Like wine, buildings have the capacity to embody their surroundings, reveal history, and tell stories about their inhabitants. They can pronounce a terroir that enhances one’s understanding of place. The Hacienda at Scribe Winery exemplifies this notion. In 2006, Scribe embarked on a mission to resurrect the Rhinefarm Vineyard in Carneros Valley near Sonoma, one of the oldest vineyards in California. Central to this mission was a reincarnation of its original homestead, the Hacienda. After multiple transformations and decades of neglect, the Hacienda was both restored and transformed as part of a vast master plan that encompasses several projects to support Scribe Winery’s operation. The master plan includes an auxiliary hospitality and tasting facility on “The Knoll”, interactive flowering gardens, and several outdoor tasting venues on the property’s 250 plus acres.
Built in 1915 over the site of a previous structure, the Hacienda, formerly known as the “Macintosh House” had survived much neglect and multiple changes over the years, as had the property around it.
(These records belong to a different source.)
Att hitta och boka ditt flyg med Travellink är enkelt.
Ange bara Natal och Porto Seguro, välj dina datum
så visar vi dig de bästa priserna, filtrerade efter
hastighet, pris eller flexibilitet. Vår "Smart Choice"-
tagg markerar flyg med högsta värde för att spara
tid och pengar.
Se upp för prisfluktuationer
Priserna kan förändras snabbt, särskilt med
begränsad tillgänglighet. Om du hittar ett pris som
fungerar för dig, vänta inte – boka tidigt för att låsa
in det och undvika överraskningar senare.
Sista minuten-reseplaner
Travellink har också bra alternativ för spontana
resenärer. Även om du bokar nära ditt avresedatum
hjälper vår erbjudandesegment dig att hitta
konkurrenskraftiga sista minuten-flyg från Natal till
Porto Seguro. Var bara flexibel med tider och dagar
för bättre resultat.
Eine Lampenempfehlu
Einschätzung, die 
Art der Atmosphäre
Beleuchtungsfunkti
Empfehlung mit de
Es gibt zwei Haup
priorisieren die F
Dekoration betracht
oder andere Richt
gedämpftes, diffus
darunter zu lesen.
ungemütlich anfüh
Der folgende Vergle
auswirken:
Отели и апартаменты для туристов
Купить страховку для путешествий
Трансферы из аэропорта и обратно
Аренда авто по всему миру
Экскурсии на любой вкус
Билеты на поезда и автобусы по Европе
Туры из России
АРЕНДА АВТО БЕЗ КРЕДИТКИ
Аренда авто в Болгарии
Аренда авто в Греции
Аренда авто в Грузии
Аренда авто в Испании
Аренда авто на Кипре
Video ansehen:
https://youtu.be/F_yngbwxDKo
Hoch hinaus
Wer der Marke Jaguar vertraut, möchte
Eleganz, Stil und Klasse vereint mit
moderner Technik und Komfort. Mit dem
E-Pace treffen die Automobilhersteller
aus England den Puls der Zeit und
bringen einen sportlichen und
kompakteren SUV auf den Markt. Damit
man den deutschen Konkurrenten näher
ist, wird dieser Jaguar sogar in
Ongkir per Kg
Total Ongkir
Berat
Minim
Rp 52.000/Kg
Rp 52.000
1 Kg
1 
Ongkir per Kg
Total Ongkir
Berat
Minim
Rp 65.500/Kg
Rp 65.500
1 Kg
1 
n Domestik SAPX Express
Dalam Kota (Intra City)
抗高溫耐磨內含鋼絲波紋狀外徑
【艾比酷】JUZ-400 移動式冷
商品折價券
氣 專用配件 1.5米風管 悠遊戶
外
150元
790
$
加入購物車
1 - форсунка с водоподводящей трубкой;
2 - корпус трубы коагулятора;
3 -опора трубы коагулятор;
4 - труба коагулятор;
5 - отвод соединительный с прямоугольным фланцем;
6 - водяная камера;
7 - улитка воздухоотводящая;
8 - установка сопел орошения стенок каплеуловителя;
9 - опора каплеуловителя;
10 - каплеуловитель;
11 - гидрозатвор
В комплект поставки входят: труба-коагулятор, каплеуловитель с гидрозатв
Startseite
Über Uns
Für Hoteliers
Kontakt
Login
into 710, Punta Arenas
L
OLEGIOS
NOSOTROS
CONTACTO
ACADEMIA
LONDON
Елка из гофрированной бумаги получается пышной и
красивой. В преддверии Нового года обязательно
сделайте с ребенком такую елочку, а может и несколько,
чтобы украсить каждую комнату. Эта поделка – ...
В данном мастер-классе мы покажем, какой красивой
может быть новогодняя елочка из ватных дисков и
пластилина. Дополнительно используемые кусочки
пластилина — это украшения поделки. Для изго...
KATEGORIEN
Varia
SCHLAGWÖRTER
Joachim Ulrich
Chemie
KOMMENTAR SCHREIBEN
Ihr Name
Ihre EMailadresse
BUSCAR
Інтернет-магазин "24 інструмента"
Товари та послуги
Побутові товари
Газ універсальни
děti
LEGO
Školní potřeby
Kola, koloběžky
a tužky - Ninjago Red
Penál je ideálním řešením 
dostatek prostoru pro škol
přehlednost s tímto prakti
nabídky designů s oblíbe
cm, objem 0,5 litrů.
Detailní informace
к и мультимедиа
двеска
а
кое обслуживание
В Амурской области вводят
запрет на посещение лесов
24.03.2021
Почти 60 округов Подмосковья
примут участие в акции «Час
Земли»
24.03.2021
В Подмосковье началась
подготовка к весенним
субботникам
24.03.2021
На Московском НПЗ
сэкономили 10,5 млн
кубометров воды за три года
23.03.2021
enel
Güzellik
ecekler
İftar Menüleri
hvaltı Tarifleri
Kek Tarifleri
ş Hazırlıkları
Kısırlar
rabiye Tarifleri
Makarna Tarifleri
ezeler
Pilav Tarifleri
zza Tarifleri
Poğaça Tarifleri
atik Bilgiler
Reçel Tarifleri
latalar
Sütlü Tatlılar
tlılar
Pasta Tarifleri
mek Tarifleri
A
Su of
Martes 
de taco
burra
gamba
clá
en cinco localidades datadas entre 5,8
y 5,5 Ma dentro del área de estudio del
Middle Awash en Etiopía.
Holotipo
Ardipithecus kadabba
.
Its new incarnation aims to tell the story of its evolution, transcendence and present use thru both preservation and discreet but legible interventions. In addition to extensive structural work and an upgrading of all its systems, the project involved a careful and honest uncovering and preservation of its many layers, which mark the passage of time. Distinct new layers are introduced, providing legibility and superimposition between the old and new. The result is a living interactive palimpsest that supports an overarching concept of story telling, a concept from which the winery was named.
The reincarnated structure serves as Scribe’s hospitality hub and includes tasting areas, a full service kitchen for food events, and guest accommodations for visiting chefs. Together with “The Knoll” and its outlying landscape venues, the Hacienda, as the latest addition to the Scribe master plan, will enable a unique understanding of place and broader historical context.